> _ASSIGNED TASK_
Without the pictures, restate all of the data below word for word.

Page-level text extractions
----
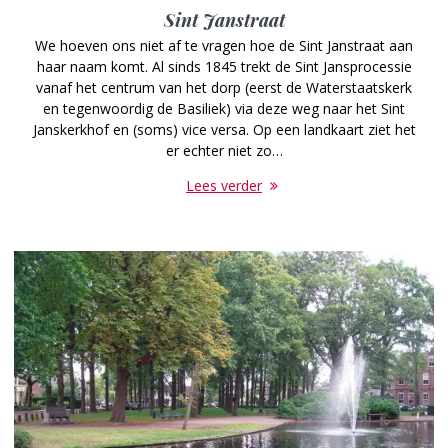
Sint Janstraat
We hoeven ons niet af te vragen hoe de Sint Janstraat aan
haar naam komt. Al sinds 1845 trekt de Sint Jansprocessie
vanaf het centrum van het dorp (eerst de Waterstaatskerk
en tegenwoordig de Basiliek) via deze weg naar het Sint
Janskerkhof en (soms) vice versa. Op een landkaart ziet het
er echter niet zo…
Lees verder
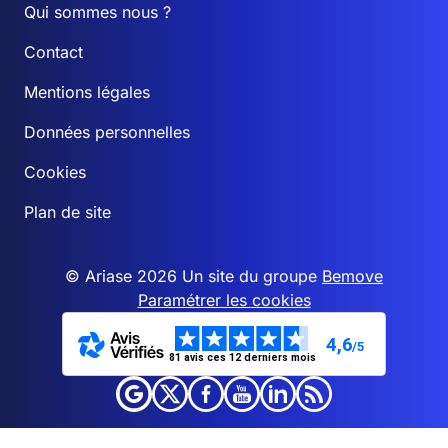
Qui sommes nous ?
Contact
Mentions légales
Données personnelles
Cookies
Plan de site
© Ariase 2026 Un site du groupe
Bemove
Paramétrer les cookies
4,6
/5
81 avis ces 12 derniers mois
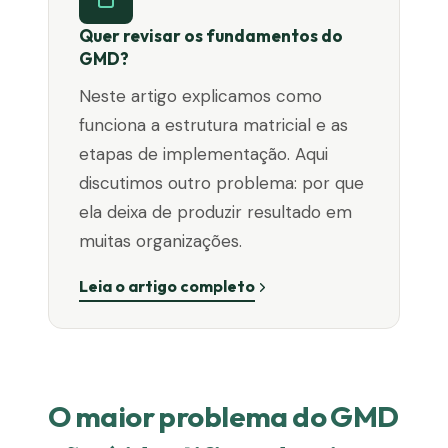
Quer revisar os fundamentos do
GMD?
Neste artigo explicamos como
funciona a estrutura matricial e as
etapas de implementação. Aqui
discutimos outro problema: por que
ela deixa de produzir resultado em
muitas organizações.
Leia o artigo completo
O maior problema do GMD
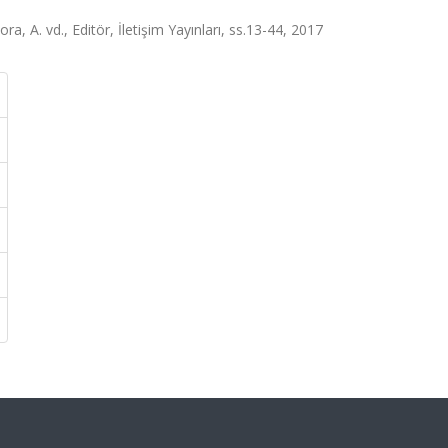
a, A. vd., Editör, İletişim Yayınları, ss.13-44, 2017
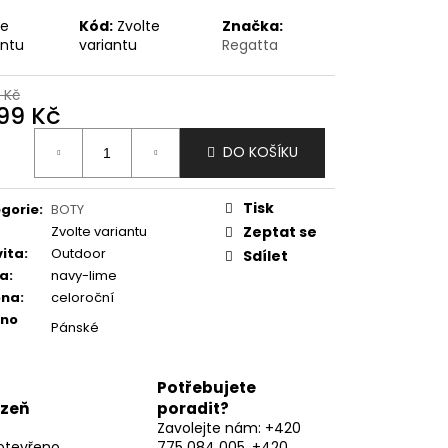
te
Kód:
Zvolte
Značka:
antu
variantu
Regatta
 Kč
499 Kč
ná
DO KOŠÍKU
:
Tisk
gorie
:
BOTY
Zvolte variantu
Zeptat se
vita
:
Outdoor
Sdílet
va
:
navy-lime
óna
:
celoroční
eno
Pánské
Potřebujete
lzeň
poradit?
Zavolejte nám: +420
otevřeno
775 084 005, +420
----
> _TASK ANSWER_
Sint Janstraat
We hoeven ons niet af te vragen hoe de Sint Janstraat aan
haar naam komt. Al sinds 1845 trekt de Sint Jansprocessie
vanaf het centrum van het dorp (eerst de Waterstaatskerk
en tegenwoordig de Basiliek) via deze weg naar het Sint
Janskerkhof en (soms) vice versa. Op een landkaart ziet het
er echter niet zo…
Lees verder
Qui sommes nous ?
Contact
Mentions légales
Données personnelles
Cookies
Plan de site
© Ariase 2026 Un site du groupe
Bemove
Paramétrer les cookies
4,6
/5
81 avis ces 12 derniers mois
Quer revisar os fundamentos do
GMD?
Neste artigo explicamos como
funciona a estrutura matricial e as
etapas de implementação. Aqui
discutimos outro problema: por que
ela deixa de produzir resultado em
muitas organizações.
Leia o artigo completo
O maior problema do GMD
a, A. vd., Editör, İletişim Yayınları, ss.13-44, 2017
te
Kód:
Zvolte
Značka:
antu
variantu
Regatta
 Kč
499 Kč
ná
DO KOŠÍKU
:
Tisk
gorie
:
BOTY
Zvolte variantu
Zeptat se
vita
:
Outdoor
Sdílet
va
:
navy-lime
óna
:
celoroční
eno
Pánské
Potřebujete
lzeň
poradit?
Zavolejte nám: +420
otevřeno
775 084 005, +420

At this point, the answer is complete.